Running Karpathy's Autoresearch Loop on a T4 GPU inside Dataflow
CONTEXT — WHAT IS DATAFLOW?
Dataflow (dataflow.zone) is a Jupyter notebook cloud platform built for data teams and ML engineers who want a reproducible machine learning environment without managing infrastructure. It provides managed GPU instances for ML workloads, persistent shared disks, and containerized Python environments — a practical alternative to Colab, Paperspace, or Databricks for small teams. This post shows a real workflow running entirely inside Dataflow.

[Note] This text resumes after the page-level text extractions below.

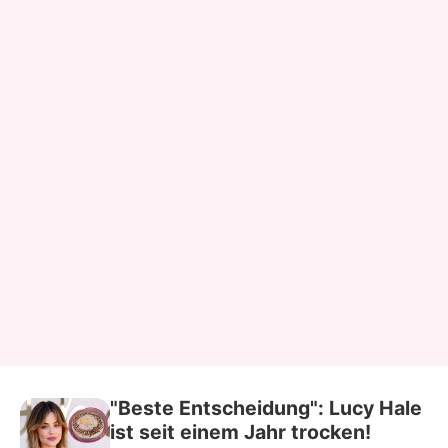
"Beste Entscheidung": Lucy Hale
ist seit einem Jahr trocken!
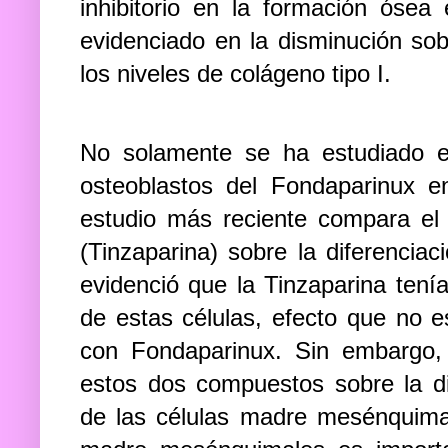
inhibitorio en la formación ósea 
evidenciado en la disminución sobr
los niveles de colágeno tipo I.
No solamente se ha estudiado el
osteoblastos del Fondaparinux 
estudio más reciente compara e
(Tinzaparina) sobre la diferenci
evidenció que la Tinzaparina tenía
de estas células, efecto que no e
con Fondaparinux. Sin embargo,
estos dos compuestos sobre la di
de las células madre mesénquimale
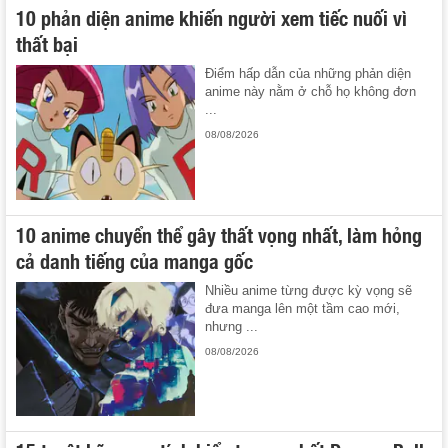
10 phản diện anime khiến người xem tiếc nuối vì
thất bại
Điểm hấp dẫn của những phản diện
anime này nằm ở chỗ họ không đơn
...
08/08/2026
10 anime chuyển thể gây thất vọng nhất, làm hỏng
cả danh tiếng của manga gốc
Nhiều anime từng được kỳ vọng sẽ
đưa manga lên một tầm cao mới,
nhưng ...
08/08/2026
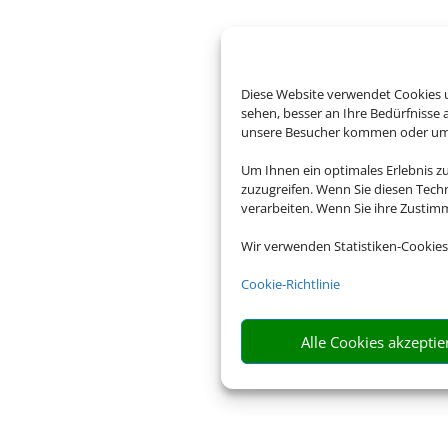
Diese Website verwendet Cookies u
sehen, besser an Ihre Bedürfnisse
unsere Besucher kommen oder um u
Um Ihnen ein optimales Erlebnis z
zuzugreifen. Wenn Sie diesen Tech
verarbeiten. Wenn Sie ihre Zusti
Wir verwenden Statistiken-Cookies
Cookie-Richtlinie
Alle Cookies akzeptie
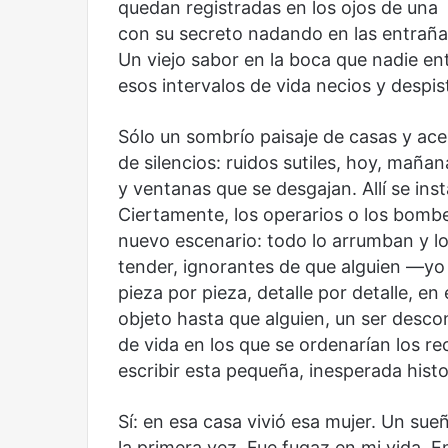
mirada
nuevo
quedan registradas en los ojos de una 
Abre la Sala Naci
diferente
espacio
con su secreto nadando en las entrañas
Cine, futbol y América Latina: una
Contemporánea, 
para
Un viejo sabor en la boca que nadie 
mirada diferente
para el arte y la c
el
esos intervalos de vida necios y despi
arte
y
la
Sólo un sombrío paisaje de casas y acer
cultura
de silencios: ruidos sutiles, hoy, mañ
y ventanas que se desgajan. Allí se in
Ciertamente, los operarios o los bom
nuevo escenario: todo lo arrumban y lo
Años
Olvido
tender, ignorantes de que alguien —yo 
después
pieza por pieza, detalle por detalle, 
objeto hasta que alguien, un ser desc
de vida en los que se ordenarían los 
escribir esta pequeña, inesperada histo
Sí: en esa casa vivió esa mujer. Un sue
Años después
Olvido
la primera vez. Fue fugaz en mi vida.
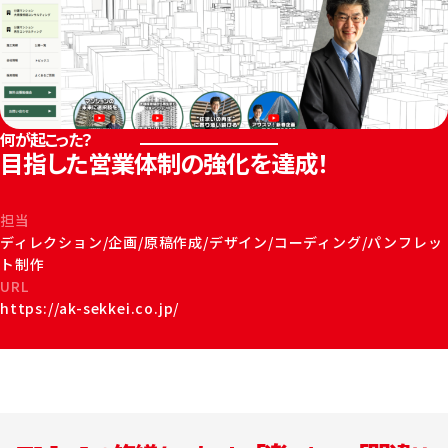
目指した営業体制の強化を達成！
担当
ディレクション/企画/原稿作成/デザイン/コーディング/パンフレッ
ト制作
URL
https://ak-sekkei.co.jp/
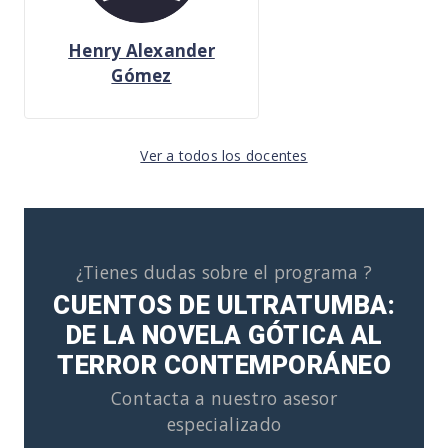
Henry Alexander
Gómez
Ver a todos los docentes
¿Tienes dudas sobre el programa ?
CUENTOS DE ULTRATUMBA:
DE LA NOVELA GÓTICA AL
TERROR CONTEMPORÁNEO
Contacta a nuestro asesor
especializado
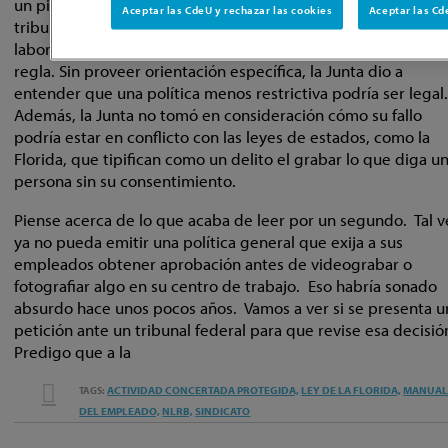
un piquete o grabar pruebas que se vayan a presentar ante
Aceptar las CdeU y rechazar las cookies
tribunales administrativos o judiciales con respecto a asunto
laborales”. Por fin, le ordenó a Whole Foods que revocara la
regla. Sin proveer orientación específica, la Junta dio a
entender que una política menos restrictiva podría ser legal
Además, la Junta no tomó en consideración cómo su fallo
podría estar en conflicto con las leyes de estados, como la
Florida, que tipifican como un delito el grabar lo que diga u
persona sin su consentimiento.
Piense acerca de lo que acaba de leer por un segundo. Tal v
ya no pueda emitir una política general que exija a sus
empleados obtener aprobación antes de videograbar o
fotografiar algo en su centro de trabajo. Eso habría sonado
absurdo hace unos pocos años. Vamos a ver si se presenta u
petición ante un tribunal federal para que revise esa decisió
Predigo que a la
EMAIL
ACTIVIDAD CONCERTADA PROTEGIDA,
LEY DE LA FLORIDA,
MANUA
TAGS:
TWEET
LIKE
SHARE
THIS
DEL EMPLEADO,
NLRB,
SINDICATO
THIS
THIS
THIS
POST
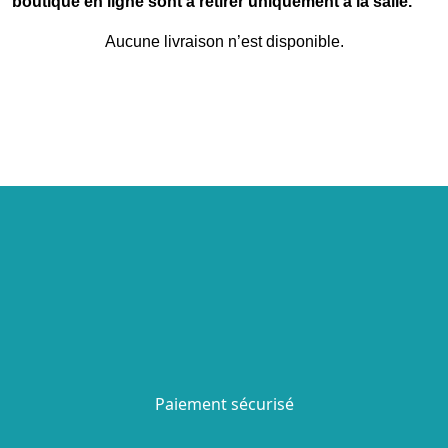
boutique en ligne sont à retirer uniquement à la salle.
Aucune livraison n’est disponible.
Paiement sécurisé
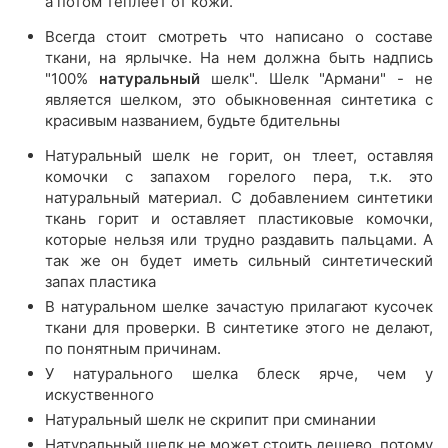
а потом теплеет от кожи.
Всегда стоит смотреть что написано о составе
ткани, на ярлычке. На нем должна быть надпись
"100%
натуральный
шелк". Шелк "Армани" - не
является шелком, это обыкновенная синтетика с
красивым названием, будьте бдительны
Натуральный шелк не горит, он тлеет, оставляя
комочки с запахом горелого пера, т.к. это
натуральный материал. С добавлением синтетики
ткань горит и оставляет пластиковые комочки,
которые нельзя или трудно раздавить пальцами. А
так же он будет иметь сильный синтетический
запах пластика
В натуральном шелке зачастую прилагают кусочек
ткани для проверки. В синтетике этого не делают,
по понятным причинам.
У натурального шелка блеск ярче, чем у
искуственного
Натуральный шелк не скрипит при сминании
Натуральный шелк не может стоить дешево, потому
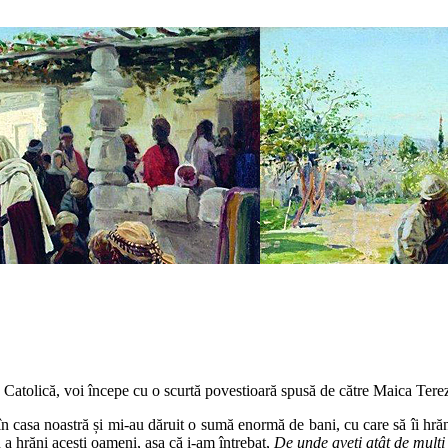
 Catolică, voi începe cu o scurtă povestioară spusă de către Maica Terez
n casa noastră și mi-au dăruit o sumă enormă de bani, cu care să îi hrăn
u a hrăni acești oameni, așa că i-am întrebat,
De unde aveți atât de mulți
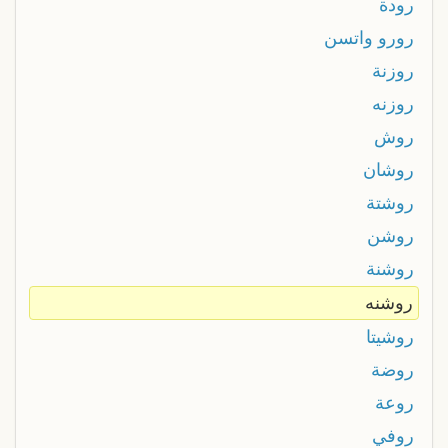
رودة
رورو واتسن
روزنة
روزنه
روش
روشان
روشتة
روشن
روشنة
روشنه
روشيتا
روضة
روعة
روفي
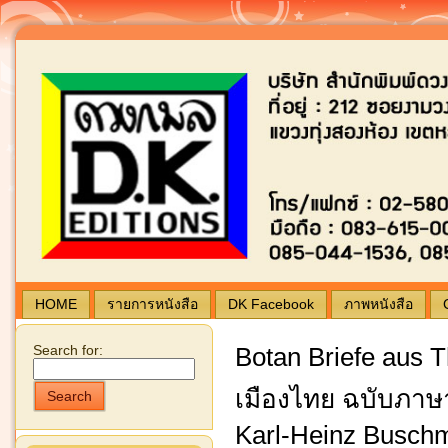
Blogging by Wordpress | Theme by
typing
ดวง
HOME
รายการหนังสือ
DK Facebook
ภาพหนังสือ
Search for:
Botan Briefe aus
เมืองไทย ฉบับภาษ
Search
Karl-Heinz Busch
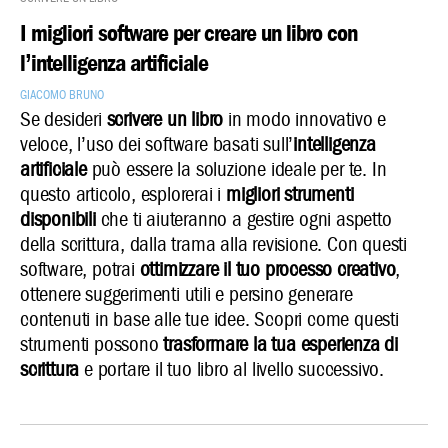
I migliori software per creare un libro con
l’intelligenza artificiale
Giacomo Bruno
Se desideri
scrivere un libro
in modo innovativo e
veloce, l’uso dei software basati sull’
intelligenza
artificiale
può essere la soluzione ideale per te. In
questo articolo, esplorerai i
migliori strumenti
disponibili
che ti aiuteranno a gestire ogni aspetto
della scrittura, dalla trama alla revisione. Con questi
software, potrai
ottimizzare il tuo processo creativo
,
ottenere suggerimenti utili e persino generare
contenuti in base alle tue idee. Scopri come questi
strumenti possono
trasformare la tua esperienza di
scrittura
e portare il tuo libro al livello successivo.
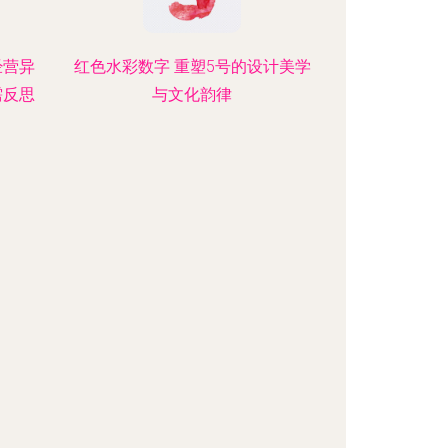
经营异
红色水彩数字 重塑5号的设计美学
需反思
与文化韵律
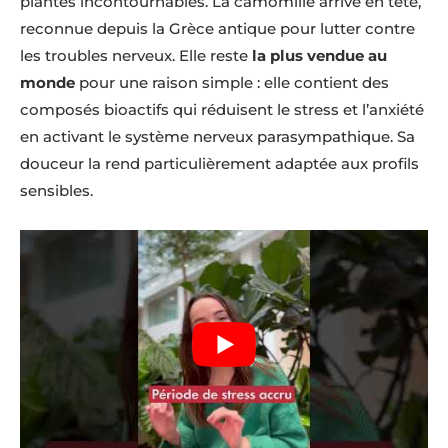
plantes incontournables. La camomille arrive en tête,
reconnue depuis la Grèce antique pour lutter contre
les troubles nerveux. Elle reste
la plus vendue au
monde
pour une raison simple : elle contient des
composés bioactifs qui réduisent le stress et l’anxiété
en activant le système nerveux parasympathique. Sa
douceur la rend particulièrement adaptée aux profils
sensibles.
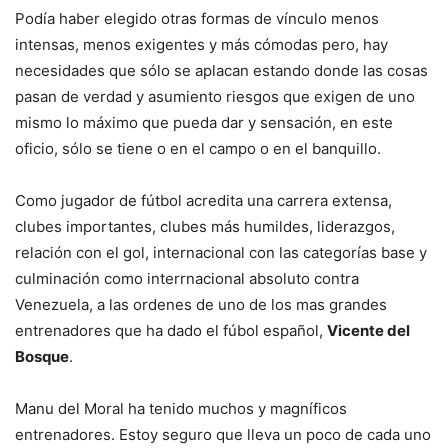
Podía haber elegido otras formas de vínculo menos
intensas, menos exigentes y más cómodas pero, hay
necesidades que sólo se aplacan estando donde las cosas
pasan de verdad y asumiento riesgos que exigen de uno
mismo lo máximo que pueda dar y sensación, en este
oficio, sólo se tiene o en el campo o en el banquillo.
Como jugador de fútbol acredita una carrera extensa,
clubes importantes, clubes más humildes, liderazgos,
relación con el gol, internacional con las categorías base y
culminación como interrnacional absoluto contra
Venezuela, a las ordenes de uno de los mas grandes
entrenadores que ha dado el fúbol español,
Vicente del
Bosque
.
Manu del Moral ha tenido muchos y magníficos
entrenadores. Estoy seguro que lleva un poco de cada uno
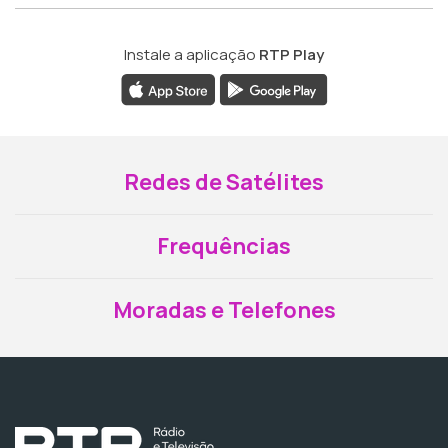
Instale a aplicação
RTP Play
Redes de Satélites
Frequências
Moradas e Telefones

EXECUTION STACK AT A GLANCE
| Layer | Karpathy Original | Dataflow T4 |
|---|---|---|
| Hardware | H100-class GPU | Tesla T4 (Dataflow) |
| Dataset | climbmix-400b-shuffle | TinyStories benchmark |
| Seq length | MAX_SEQ_LEN = 2048 | MAX_SEQ_LEN = 256 |
| Precision | bf16 | fp16 (T4 compatible) |
| Attention | H100-oriented kernels | SDPA (patched) |
| Storage | Notebook home dir | /home/jovyan/shared/ |
| Edit loop | Agent edits train.py freely | provider_loop.py (validated) |
| Experiment | 5 minutes | 5 minutes (unchanged) |
I adapted Andrej Karpathy’s autoresearch execution model so it can run practically inside Dataflow on a T4 GPU instead of assuming an H100-class machine. Karpathy’s original execution is intentionally minimal. The human writes program.md, the agent reads it, edits only train.py, runs a fixed 5-minute training experiment, evaluates with prepare.py, checks val_bpb, commits the change if it improves, and rolls it back if it does not. In the original repo, prepare.py is the fixed benchmark layer: it uses karpathy/climbmix-400b-shuffle, MAX_SEQ_LEN = 2048, VOCAB_SIZE = 8192, TIME_BUDGET = 300, and a large validation budget. The training side is designed around a stronger GPU setup and expects the agent to freely modify train.py.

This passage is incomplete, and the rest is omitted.